Java programming: Integer range of values ( -2^31~2^31-1) analysis __ Algorithm

In Java, the minimum and maximum values for an Integer are defined as follows:

/**
 * A constant holding the minimum value an {@code int} can
 * have, -2<sup>31</sup>.
 * *
@Native public static final int   min_value = 0x80000000;

/**
 * A constant holding the maximum value an {@code int} can
 * have, 2<sup>31</sup>-1.
 * *
@Native public static final int   max_value = 0x7fffffff;

The minimum value is -2^31, the maximum value is 2^31-1, why? The derivation process is as follows: the number of digits in the binary code that the Integer actually occupies

An integer type occupies 4 bytes, one byte occupies 8 bits of binary, so an integer is a total of 32-bit binary code. Removes the first digit symbol bit and leaves 31 digits to represent the value. original code, inverse code, complement

In the computer, the data is stored by the binary complement, in the Java code we see "0x80000000", "0x7fffffff" are the form of complement, by converting to the original code to get their real value.

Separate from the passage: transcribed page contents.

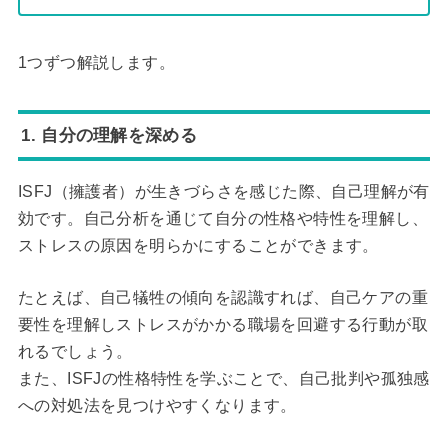
1つずつ解説します。
1. 自分の理解を深める
ISFJ（擁護者）が生きづらさを感じた際、自己理解が有
効です。自己分析を通じて自分の性格や特性を理解し、
ストレスの原因を明らかにすることができます。
たとえば、自己犠牲の傾向を認識すれば、自己ケアの重
要性を理解しストレスがかかる職場を回避する行動が取
れるでしょう。
また、ISFJの性格特性を学ぶことで、自己批判や孤独感
への対処法を見つけやすくなります。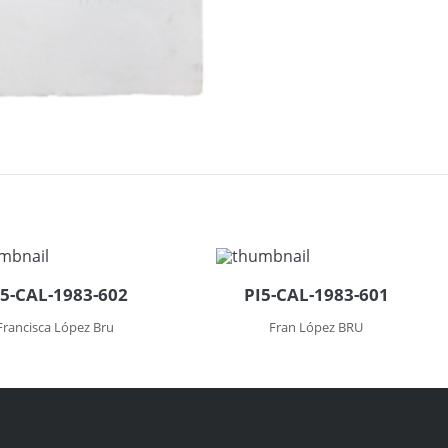
I5-CAL-1983-602
PI5-CAL-1983-601
Francisca López Bru
Fran López BRU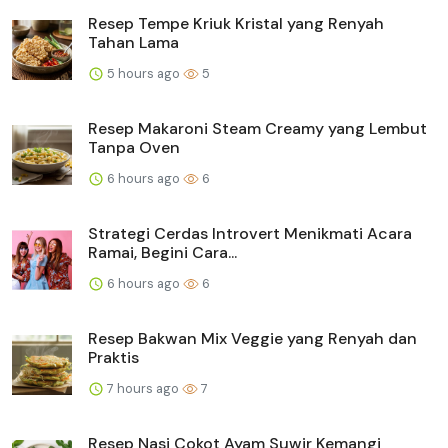
Resep Tempe Kriuk Kristal yang Renyah
Tahan Lama
5 hours ago
5
Resep Makaroni Steam Creamy yang Lembut
Tanpa Oven
6 hours ago
6
Strategi Cerdas Introvert Menikmati Acara
Ramai, Begini Cara...
6 hours ago
6
Resep Bakwan Mix Veggie yang Renyah dan
Praktis
7 hours ago
7
Resep Nasi Cokot Ayam Suwir Kemangi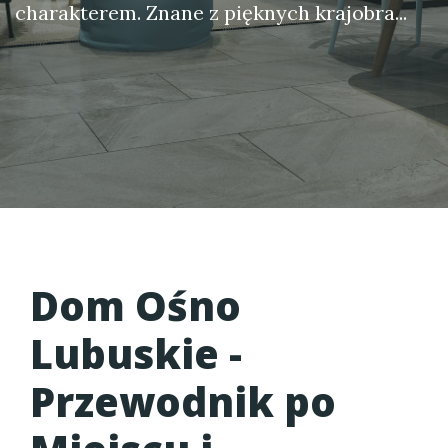
charakterem. Znane z pięknych krajobra...
Dom Ośno
Lubuskie -
Przewodnik po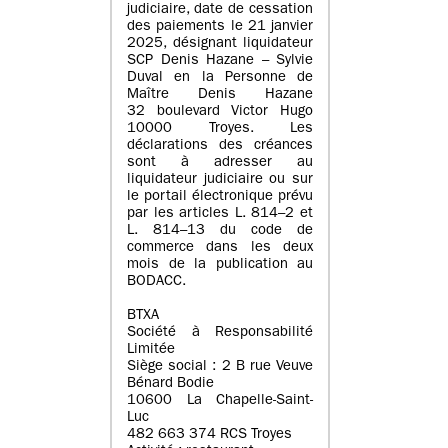
judiciaire, date de cessation
des paiements le 21 janvier
2025, désignant liquidateur
SCP Denis Hazane – Sylvie
Duval en la Personne de
Maître Denis Hazane
32 boulevard Victor Hugo
10000 Troyes. Les
déclarations des créances
sont à adresser au
liquidateur judiciaire ou sur
le portail électronique prévu
par les articles L. 814–2 et
L. 814–13 du code de
commerce dans les deux
mois de la publication au
BODACC.
BTXA
Société à Responsabilité
Limitée
Siège social : 2 B rue Veuve
Bénard Bodie
10600 La Chapelle-Saint-
Luc
482 663 374 RCS Troyes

Min_value = 0x80000000;  Complement
max_value = 0x7fffffff;  Complement

Conversion formula: When the original code is positive, the original code, the inverse code, the complement is the same.

Positive number: 1
Original code: 0000 0000 0000 0000 0000 0000 0000 0001
Anti-code: 0000 0000 0000 0000 0000 0000 0000 0001
Complement: 0000 0000 0000 0000 0000 0000 0000 0001 When the original code is a negative number, the inverse code for the removal of sign bit by bit counter, complement for the removal of sign bit by bit and then add 1.

Negative Number:-1
Original code: 1000 0000 0000 0000 0000 0000 0000 0001
Anti-code: 1111 1111 1111 1111 1111 1111 1111 1110
Complement: 1111 1111 1111 1111 1111 1111 1111 1111

So in the program, when we define the number of 16-in-0x00000001, the 1,0XFFFFFFFF represents 1. The maximum value is 2^31-1, not 2^31.

Original code: 0111 1111 1111 1111 1111 1111 1111 1111
Anti-code: 0111 1111 1111 1111 1111 1111 1111 1111
Complement: 0111 1111 1111 1111 1111 1111 1111 1111

The maximum number of integers that can be represented in a computer is "0111 1111 1111 1111 1111 1111 1111 1111", the complement of a positive number is the same as the original code, and the original code is "0111 1111 1111 1111 1111 1111 1111", converted to decimal Number is 2^31-1. The minimum value is -2^31, not-(2^31-1)

We calculate the negative values in turn, as follows:

Original code: 1000 0000 0000 0000 0000 0000 0000 0001-1
Anti-code: 1000 0000 0000 0000 0000 0000 0000 0000
Complement: 1111 1111 1111 1111 1111 1111 1111 1111

Original code: 1000 0000 0000 0000 0000 0000 0000 0010-2
Anti-code: 1000 0000 0000 0000 0000 0000 0000 0001
Complement: 1111 1111 1111 1111 1111 1111 1111 1110

Original code: 1111 1111 1111 1111 1111 1111 1111 1111-2^31 + 1
Anti-code: 1111 1111 1111 1111 1111 1111 1111 1110
Complement: 1000 0000 0000 0000 0000 0000 0000 0001

Original code: 1000 0000 0000 0000 0000 0000 0000 0000-0 Convention for -2^31
Anti-code: 1111 1111 1111 1111 1111 1111 1111 1111
Complement: 1000 0000 0000 0000 0000 0000 0000 0000

It can be inferred from this that the minimum value of an Integer is -2^31.